Republicans have accused Carter of taking a walk on at least one controversial vote, and he likely dampened the enthusiasm of some Democrats by backing the so-called “guns everywhere” bill that expanded where permitted gun owners could take their weapons. Georgians responding to a recent AJC poll voiced opposition to the bill, which Deal signed into law last month during a North Georgia ceremony.
He criticizes spending cuts to education, but he voted against the fiscal 2015 budget, which was packed with the extra money for k-12 schools that Deal proposed. Carter said the budget didn’t reflect what should be the state’s priorities and that more should go toward education.
Then there is the grandfather issue. Jimmy Carter remains a polarizing figure — many either love him or lambaste his tenure as president.
The Carter name has certainly not hurt fundraising. The day before Tuesday’s primary, Carter’s campaign reported donations from Hollywood luminaries, including Jeffrey Katzenberg, co-founder of DreamWorks SKG studios, and actress Kate Capshaw.
Fleshing out plans
Still, Deal has the advantage of incumbency, which means he can make changes without legislative approval and bolster his position in ways Carter can only daydream about.
For instance, a little more than a month ago, Deal’s administration announced teachers and retirees would get more choices in their health insurance program next year.
He blunted one of Carter’s chief criticisms — that he gutted the HOPE scholarship for technical college students — by adding money to create a scholarship program for top technical college students. With Carter and others complaining that rural health care had reached a crisis state, Deal announced changes to give rural hospitals and clinics more flexibility.
The governor will add meat to the bones of his second-term platform in the coming months.
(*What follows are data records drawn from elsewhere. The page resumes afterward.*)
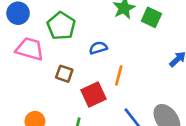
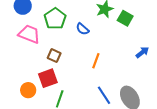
blue semicircle: (98, 48) -> (83, 29), moved, turned -128
red square: (93, 95) -> (48, 78), moved

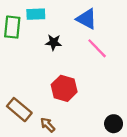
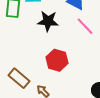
black star: (53, 42) -> (48, 21), size x1.5

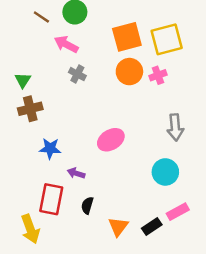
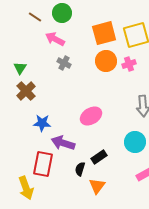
brown cross: (30, 109) -> (26, 91), turned -30
purple arrow: (76, 173) -> (63, 143), size x1.6
black semicircle: (87, 205) -> (80, 169), moved
black rectangle: (152, 227) -> (99, 157), moved

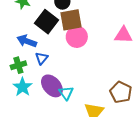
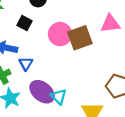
brown square: (71, 20) -> (80, 38), moved
black square: (47, 22) -> (25, 23), size x0.6

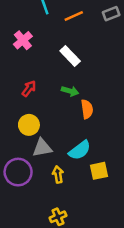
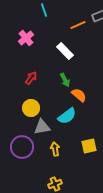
orange line: (74, 16) -> (78, 25), moved
green arrow: (70, 91) -> (65, 80), turned 48
orange semicircle: (87, 109) -> (79, 95), turned -42
cyan semicircle: (80, 150) -> (67, 116), moved

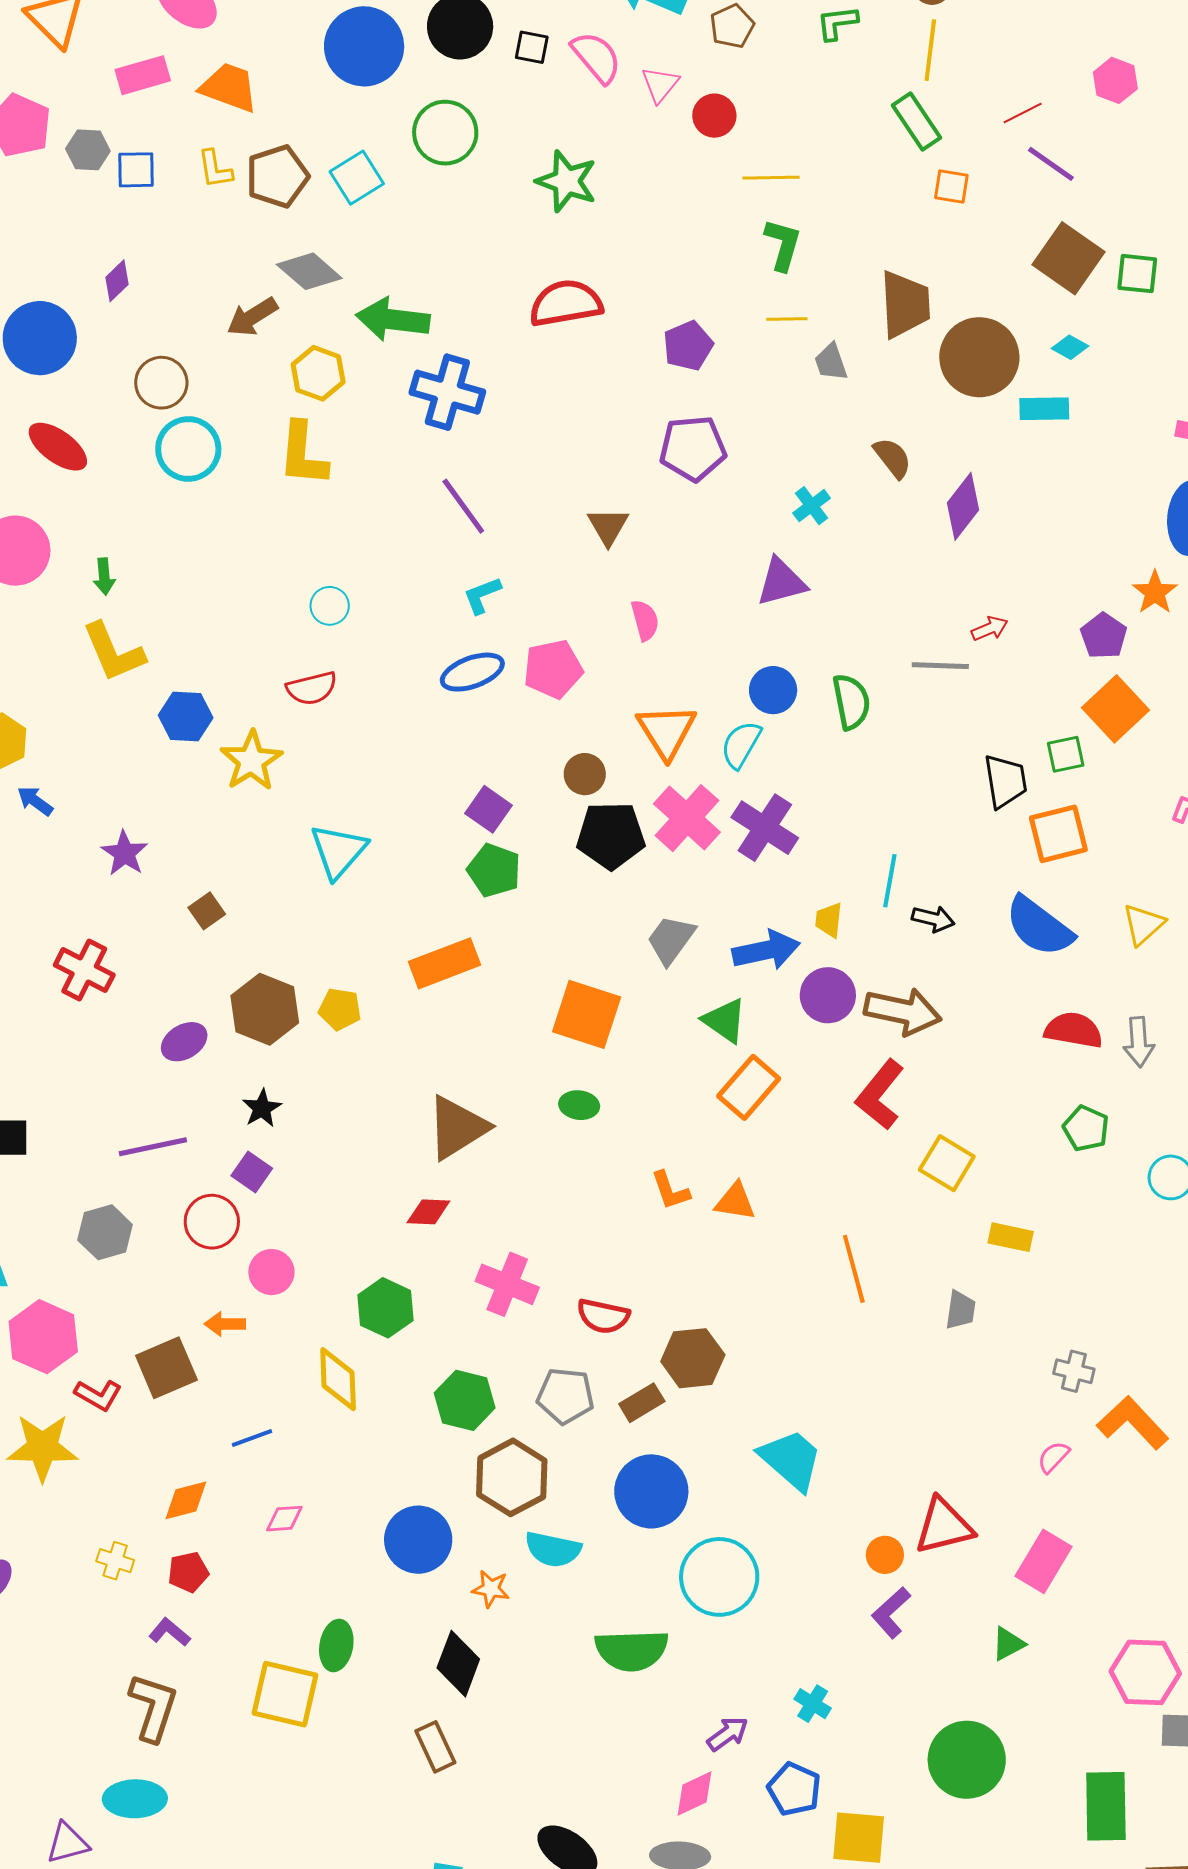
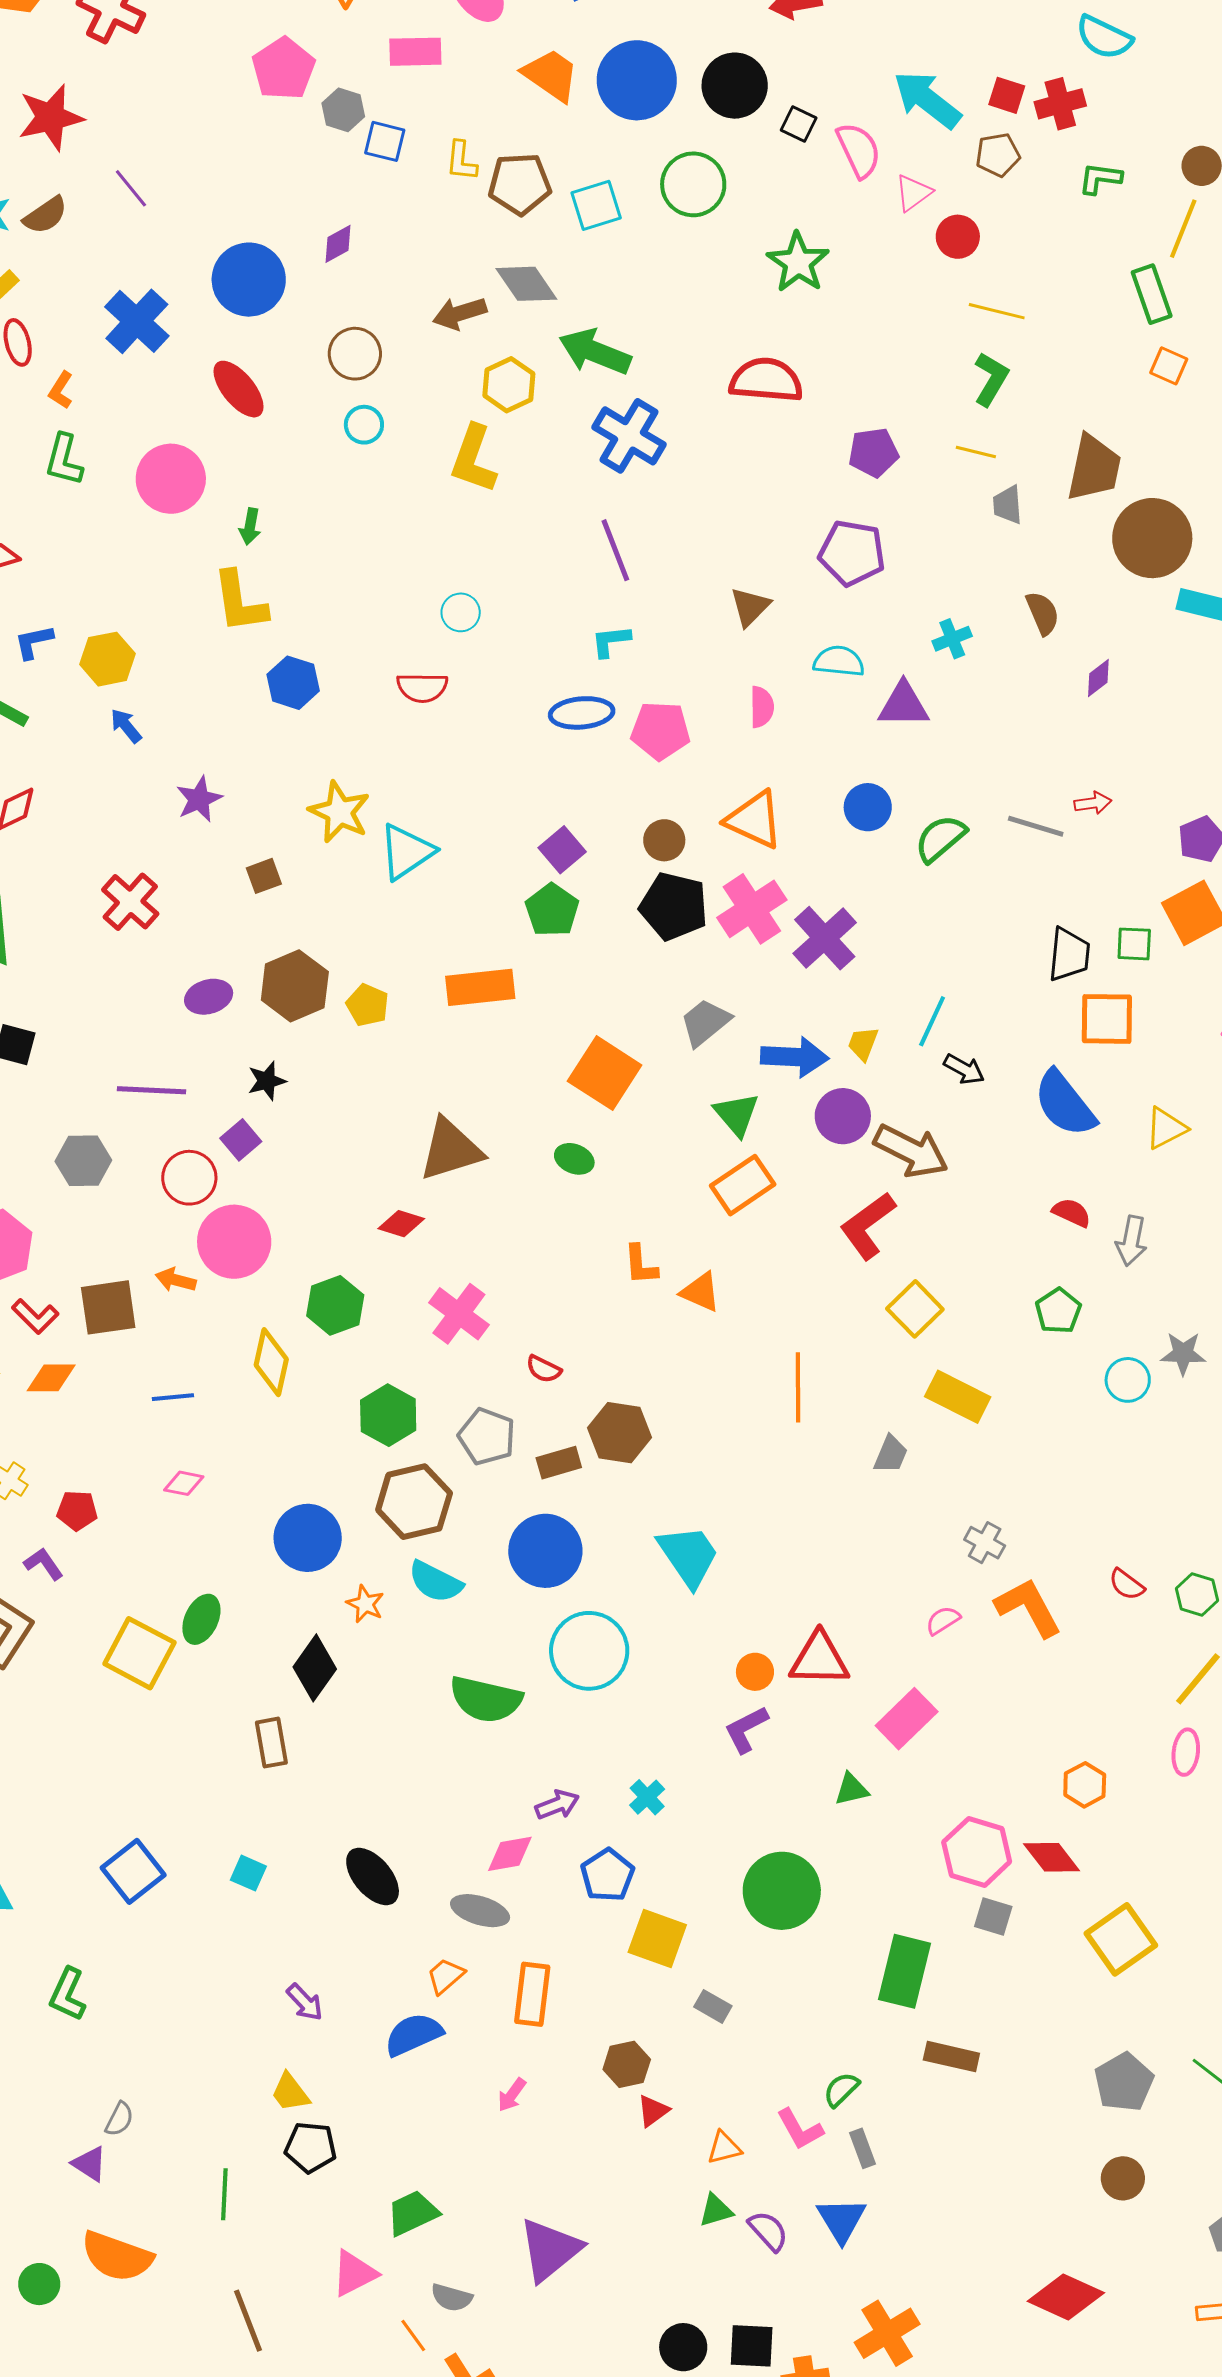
orange trapezoid: (229, 87) -> (551, 75), moved
cyan circle: (188, 449) -> (364, 425), size x0.6
purple diamond: (963, 506) -> (1098, 678), size x0.6
green semicircle: (851, 702) -> (940, 838), turned -134
orange triangle: (667, 731) -> (754, 820), turned -48
cyan semicircle: (741, 745) -> (839, 661), moved, turned 51
yellow star: (251, 761) -> (339, 812), moved, turned -30
red semicircle: (1074, 1030) -> (1072, 1213), size x0.7
yellow rectangle: (1011, 1237) -> (958, 1397), size x1.4
pink circle: (271, 1272) -> (234, 1242), size x1.6
red semicircle: (603, 1316) -> (544, 1369), size x0.7
orange diamond: (186, 1500) -> (51, 1378), moved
He expects to roll out recommendations to begin the privatization of the troubled child welfare system later this year, and he vows to turn the state’s schools into a “national model.” Specifics, though, remain murky.
Carter, too, has laid out few details about his policy platform beyond a desire to beef up the state’s watchdog agency and set up a separate education budget that would prevent tinkering from lawmakers and the governor.
As their plans take shape, the attacks are sharpening.
The governor has hewed to the national Republican playbook by saying Carter would inevitably raise taxes and dramatically increase spending. He’s also accused Carter of trading on the name of his “very famous grandfather” and tried to tie the Democrat to President Barack Obama’s policies.
“I know one thing: As the governor of the state, you are somewhat obligated to support your party when that party is in control of the White House. I don’t think you can avoid that,” Deal said in an interview with the AJC. That, he said, “will not necessarily sit well” with many voters.
Carter takes aim at Deal’s record by questioning the governor’s transparency and scoffing at his upbeat campaign advertisements. Carter says Georgia’s economy and education system have lost ground since Deal took office, and that four more years of GOP policies would be disastrous for the middle class.
“I know we can do a better job than the destruction that has taken place in our schools the last few years,” Carter said. “We’ve seen a tight race because people are dissatisfied with the status quo. People feel like their schools are underfunded, that the economy isn’t working for the middle class. And we’ve seen that response.”